We also investigated potentially sensitive anti-NSCLC drugs. Notably, we excluded numerous small molecule medications responsive to the high-risk population. Some of the drugs, such as DMOG, KIN001.135, Nutlin.3a, and PD.0332991, were under investigation for druggability. Several medications have received approval for the treatment of certain tumours. Prostate cancer [61], recurrent ovarian epithelial carcinoma, fallopian tube, and primary peritoneal cancer [62] were among the indications for which AG.014699 was authorized. For some types of lymphomas, such as marginal zone lymphoma, follicular lymphoma, and diffuse large B-cell lymphoma [63], lenalidomide was authorized [64]. To treat kidney cancer [65], pancreatic neuroendocrine tumours [66], and gastrointestinal stromal tumours, sunitinib was authorized. Trials for other medications were being conducted. Verifying the synergistic impact of combination therapy techniques in non-small cell lung cancer requires more practice and clinical studies.

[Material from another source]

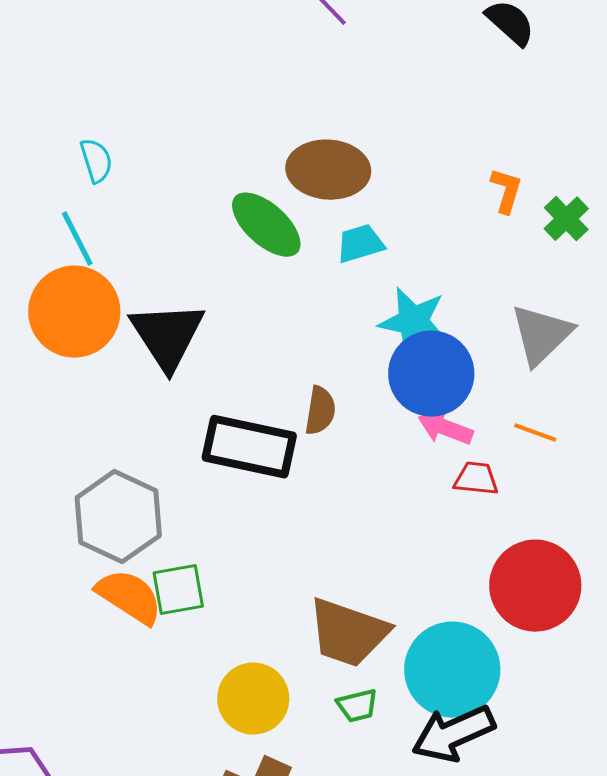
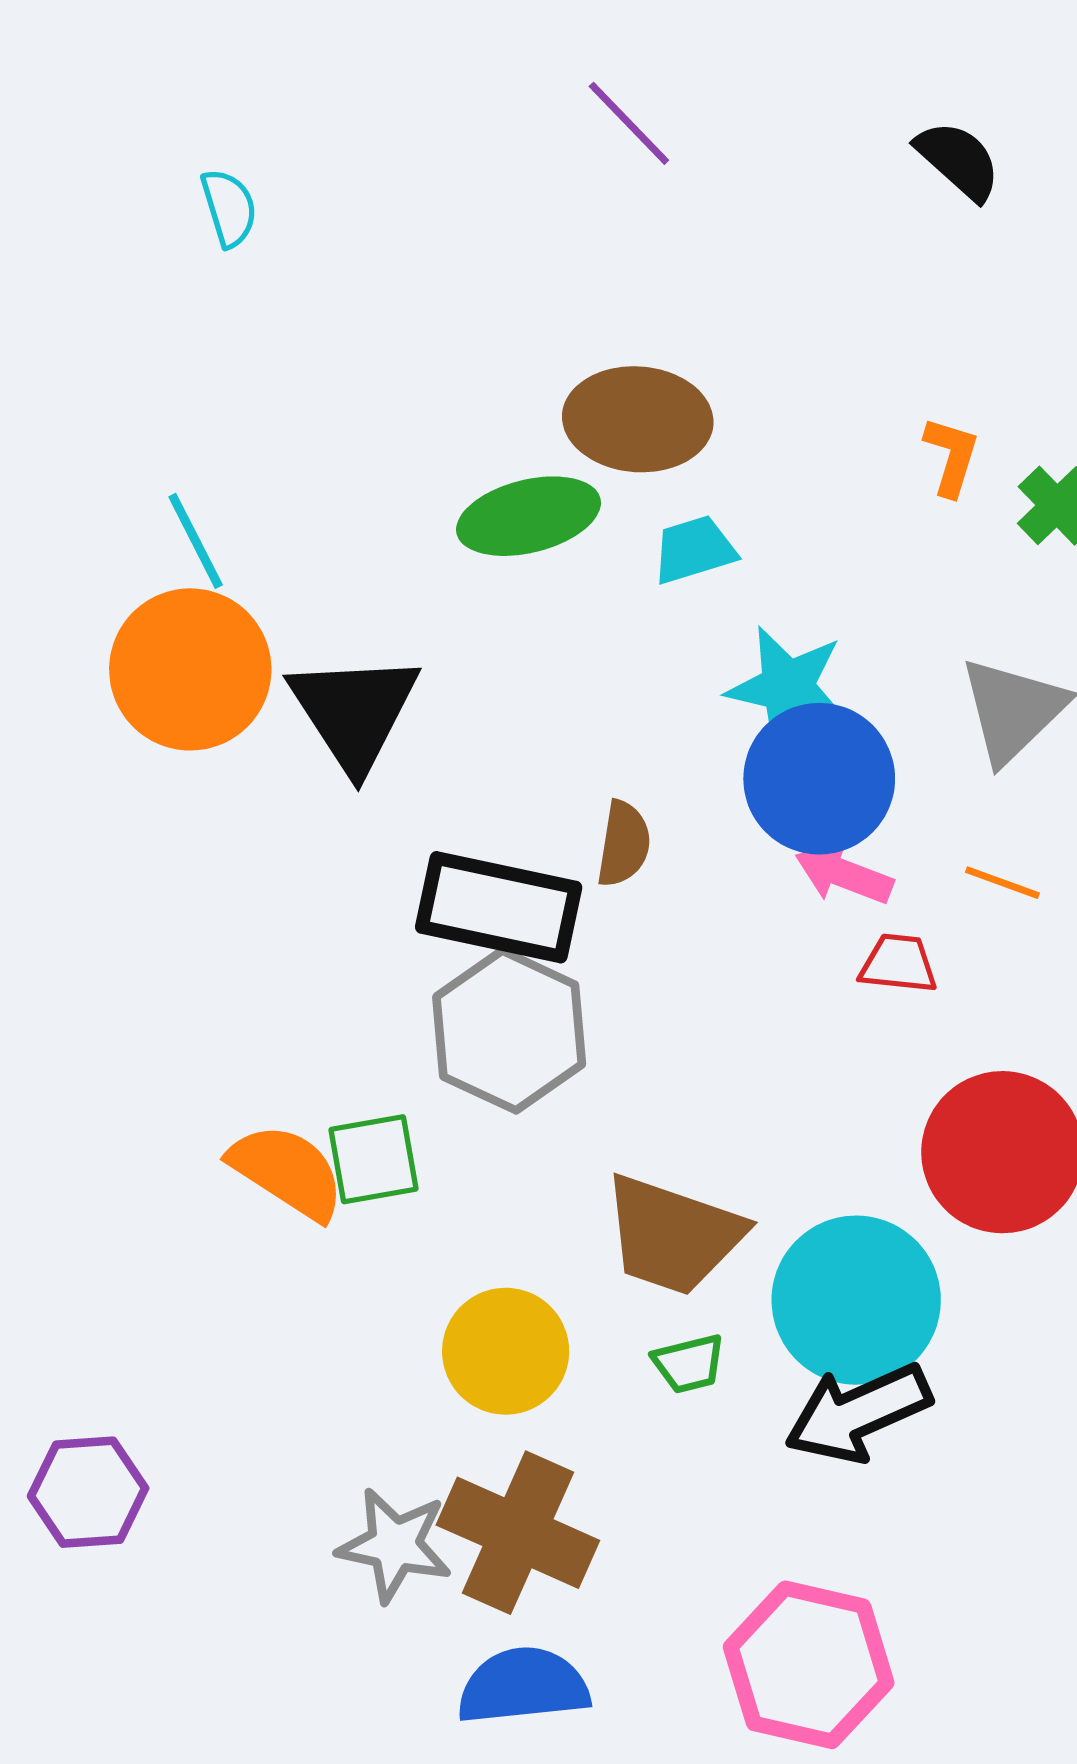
cyan semicircle: (96, 161) -> (229, 208), moved
green ellipse: (266, 225) -> (529, 516), turned -56
gray hexagon: (118, 517) -> (509, 1031), moved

Our present study has several gaps. First, we needed to find a way to compile data on more precise clinical factors, such as tumour biomarkers and treatment modalities. Conducting extensive multicenter cohorts and obtaining outside verification of the signature in additional databases will be essential. In addition, due to the experimental tools for detecting and monitoring ER stress responses not being extensively utilized in cancer research [67], more functional experiments are essential to acknowledge the future interaction between the tumour immune microenvironment and ER stress.
Conclusion
In summary, by utilizing a well-validated nomogram based on the four ERS-related genes, NSCLC patients could more accurately predict their prognosis. Our findings also pointed out exciting references for NSCLC immunotherapy and drug treatment. In future research, we will use clinical samples and in vitro molecular investigations to better explore its predictive usefulness and the underlying mechanism.
Funding
There is no specific funding for this research.
Consent for publication
All authors have checked the outcomes, endorsed the final draft of the manuscript, and consented to its publication.
Data availability
The findings of this study can be supported by experimental data provided by the corresponding author upon request.
Supplementary data
The supplementary files are available to download from https://dx-doi-org.web.bisu.edu.cn/10.3233/THC-241059.
Footnotes
Acknowledgments
The authors would like to show sincere thanks to those techniques who have contributed to this research.
Conflict of interest
The authors stated that they have no competing interests related to this study.